I didn’t really bother with any rust conversions. It wasn’t very rusty, just mostly dirty, and I was worried about getting wet stuff into a nook and not being able to get it back out again.
A flat piece of wood with a nice cleat attached served as a good base to clamp to. I started with a single layer of oak, but later doubled up because it warped too much under heavy grinding.
Time to accessorize! I picked up a grinding set from lee valley. The veritas set came with a soft 150 grit cool grinding wheel, Adjustable tool rest, blade holding jig, and angle setting guide. I have to say it was pricey but feels really well put together. Link to the product.
I had to cut off the loop that would hold the original tool rest. It was a simple right angle bit of metal with a screw to hold it in place. With this upgrade I don’t think it will be missed. To test it I pulled out an old Ohio Tools chisel.

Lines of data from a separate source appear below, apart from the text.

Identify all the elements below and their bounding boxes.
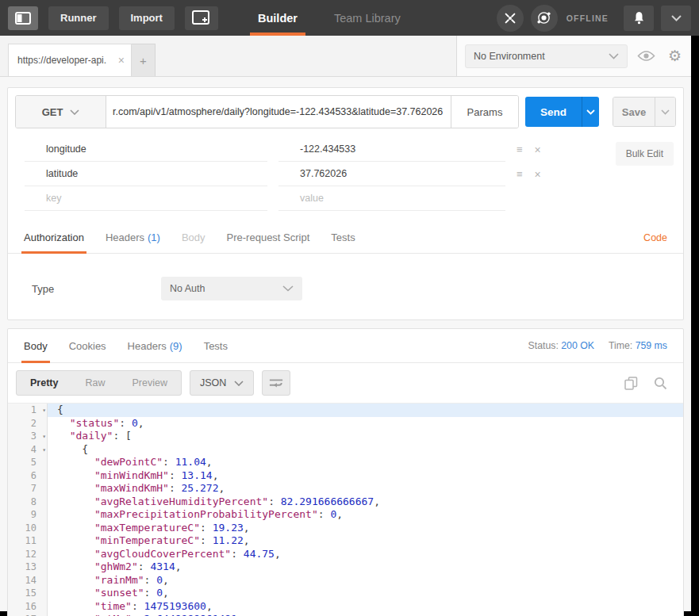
- save-options-button[interactable]: [655, 98, 675, 126]
- time-value[interactable]: 759 ms: [636, 340, 667, 351]
- line-number: 8: [8, 495, 48, 509]
- chevron-down-icon: [234, 381, 244, 386]
- capture-requests-button[interactable]: [497, 5, 524, 32]
- gear-icon: ⚙: [668, 48, 682, 64]
- tab-tests[interactable]: Tests: [331, 222, 355, 253]
- param-value-input[interactable]: value: [300, 193, 324, 204]
- param-key-input[interactable]: longitude: [46, 143, 86, 155]
- params-button[interactable]: Params: [451, 96, 518, 128]
- fold-toggle-icon[interactable]: ▾: [42, 444, 46, 457]
- drag-handle-icon[interactable]: ≡: [517, 143, 523, 155]
- runner-button[interactable]: Runner: [48, 6, 109, 30]
- param-value-input[interactable]: 37.762026: [300, 168, 347, 179]
- fold-toggle-icon[interactable]: ▾: [42, 430, 46, 444]
- code-text: "minTemperatureC": 11.22,: [48, 534, 683, 548]
- code-line: 15 "sunset": 0,: [8, 587, 683, 600]
- sidebar-toggle-icon: [15, 12, 31, 25]
- environment-preview-button[interactable]: [634, 47, 659, 65]
- send-button[interactable]: Send: [525, 97, 582, 127]
- param-key-input[interactable]: key: [46, 193, 61, 204]
- response-body-viewer[interactable]: 1▾{2 "status": 0,3▾ "daily": [4▾ {5 "dew…: [8, 404, 683, 616]
- line-number: 9: [8, 508, 48, 522]
- request-tab-active[interactable]: https://developer-api. ×: [8, 44, 132, 76]
- chevron-down-icon: [282, 285, 294, 292]
- code-text: "avgCloudCoverPercent": 44.75,: [48, 548, 683, 561]
- view-mode-raw[interactable]: Raw: [71, 371, 118, 395]
- environment-settings-button[interactable]: ⚙: [665, 45, 685, 67]
- bulk-edit-button[interactable]: Bulk Edit: [616, 142, 674, 166]
- tab-cookies[interactable]: Cookies: [69, 329, 106, 362]
- code-line: 13 "ghWm2": 4314,: [8, 561, 683, 574]
- chevron-down-icon: [586, 109, 595, 115]
- tab-builder[interactable]: Builder: [256, 0, 299, 36]
- save-button[interactable]: Save: [613, 98, 655, 126]
- drag-handle-icon[interactable]: ≡: [517, 168, 523, 180]
- new-window-icon: [192, 10, 211, 25]
- code-text: "maxWindKmH": 25.272,: [48, 482, 683, 495]
- tab-pre-request-script[interactable]: Pre-request Script: [227, 222, 310, 253]
- delete-param-icon[interactable]: ×: [535, 143, 541, 156]
- code-text: "status": 0,: [48, 417, 683, 430]
- code-text: "time": 1475193600,: [48, 600, 683, 614]
- format-selector[interactable]: JSON: [190, 370, 254, 396]
- wrap-lines-icon: [269, 378, 283, 388]
- tab-authorization[interactable]: Authorization: [24, 222, 84, 253]
- code-text: "rainMm": 0,: [48, 574, 683, 587]
- code-line: 1▾{: [8, 404, 683, 417]
- code-line: 9 "maxPrecipitationProbabilityPercent": …: [8, 508, 683, 522]
- close-tab-icon[interactable]: ×: [118, 54, 125, 67]
- notifications-button[interactable]: [624, 6, 654, 31]
- method-value: GET: [42, 106, 63, 118]
- tab-tests[interactable]: Tests: [204, 329, 228, 362]
- workspace: https://developer-api. × + No Environmen…: [0, 36, 691, 611]
- copy-icon: [624, 377, 638, 390]
- params-rows: longitude-122.434533≡×latitude37.762026≡…: [8, 137, 683, 211]
- code-line: 16 "time": 1475193600,: [8, 600, 683, 614]
- url-input[interactable]: [106, 96, 451, 128]
- sync-status-button[interactable]: [531, 5, 558, 32]
- code-text: "etMm": 2.6449888961481,: [48, 613, 683, 616]
- line-number: 17: [8, 613, 48, 616]
- tab-headers[interactable]: Headers(1): [106, 222, 160, 253]
- line-number: 16: [8, 600, 48, 614]
- delete-param-icon[interactable]: ×: [535, 168, 541, 181]
- method-selector[interactable]: GET: [16, 96, 106, 128]
- sidebar-toggle-button[interactable]: [8, 6, 38, 30]
- fold-toggle-icon[interactable]: ▾: [42, 404, 46, 418]
- wrap-lines-button[interactable]: [262, 370, 290, 396]
- sync-orbit-icon: [536, 10, 551, 25]
- new-window-button[interactable]: [185, 6, 218, 30]
- param-key-input[interactable]: latitude: [46, 168, 78, 179]
- line-number: 10: [8, 522, 48, 535]
- view-mode-pretty[interactable]: Pretty: [17, 371, 71, 395]
- code-line: 12 "avgCloudCoverPercent": 44.75,: [8, 548, 683, 561]
- line-number: 2: [8, 417, 48, 430]
- param-value-input[interactable]: -122.434533: [300, 143, 355, 155]
- tab-body[interactable]: Body: [24, 329, 48, 362]
- code-text: "daily": [: [48, 430, 683, 443]
- tab-team-library[interactable]: Team Library: [332, 0, 402, 36]
- import-button[interactable]: Import: [119, 6, 175, 30]
- auth-type-selector[interactable]: No Auth: [161, 277, 302, 300]
- view-mode-preview[interactable]: Preview: [118, 371, 180, 395]
- auth-type-label: Type: [32, 283, 161, 295]
- environment-selector[interactable]: No Environment: [465, 44, 628, 68]
- code-link[interactable]: Code: [643, 232, 667, 243]
- response-card: BodyCookiesHeaders(9)Tests Status: 200 O…: [7, 328, 684, 616]
- search-response-button[interactable]: [652, 375, 669, 392]
- send-options-button[interactable]: [582, 97, 599, 127]
- response-meta: Status: 200 OK Time: 759 ms: [528, 340, 667, 351]
- tab-headers[interactable]: Headers(9): [128, 329, 182, 362]
- response-tabs: BodyCookiesHeaders(9)Tests Status: 200 O…: [8, 329, 683, 363]
- capture-requests-icon: [503, 11, 517, 25]
- tab-body[interactable]: Body: [182, 222, 205, 253]
- param-row: keyvalue: [8, 186, 683, 211]
- request-tab-title: https://developer-api.: [17, 55, 106, 66]
- header-menu-button[interactable]: [661, 6, 691, 31]
- code-text: "maxPrecipitationProbabilityPercent": 0,: [48, 508, 683, 522]
- code-text: "maxTemperatureC": 19.23,: [48, 522, 683, 535]
- copy-response-button[interactable]: [623, 375, 639, 392]
- new-tab-button[interactable]: +: [132, 44, 156, 76]
- code-line: 4▾ {: [8, 443, 683, 457]
- status-value[interactable]: 200 OK: [561, 340, 594, 351]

It was part of a small lot purchase from ebay. I really wanted the mortise chisel but wasn’t sure what to do with this guy.
Still, no reason to get rid of it. Ohio Tools made good stuff, and it was a socket chisel. Instead of making another bench chisel I could use a skew chisel. I don’t own any, and this guy requires a lot of grinding no matter what. Lets get it clamped up and going. The blade holder jig has pins that help hold the blade either square or at a 30 degree angle. Handy for grinding a skew!
I was able to keep a finger on the back of the blade and control pressure while feeling for heat. The slow speed and a close finger meant that heat damage was not an issue. The whole process took a while. 150 grit leaves a great surface that will only need a bit of work at the stone, but moves slowly when trying to make a radical change. I might use my power grinder to rough in something like this next time.
A somewhat shiny new skew chisel for me all by hand, what a great feeling. It is so satisfying to take old misfit tools and give them a good home. Well, more of a work home. No rest for the wicked!
As I mentioned earlier the single board was not stiff enough under heavy grinding. The gearing ratio means it takes a good bit of force on the handle to keep the wheel spinning quickly. I glued up another layer and put everything back on. A quick test showed that this was what the doctor ordered. Very stiff and very ready for its next job. The whole thing sits on a shelf and gets clamped into my front vice when needed.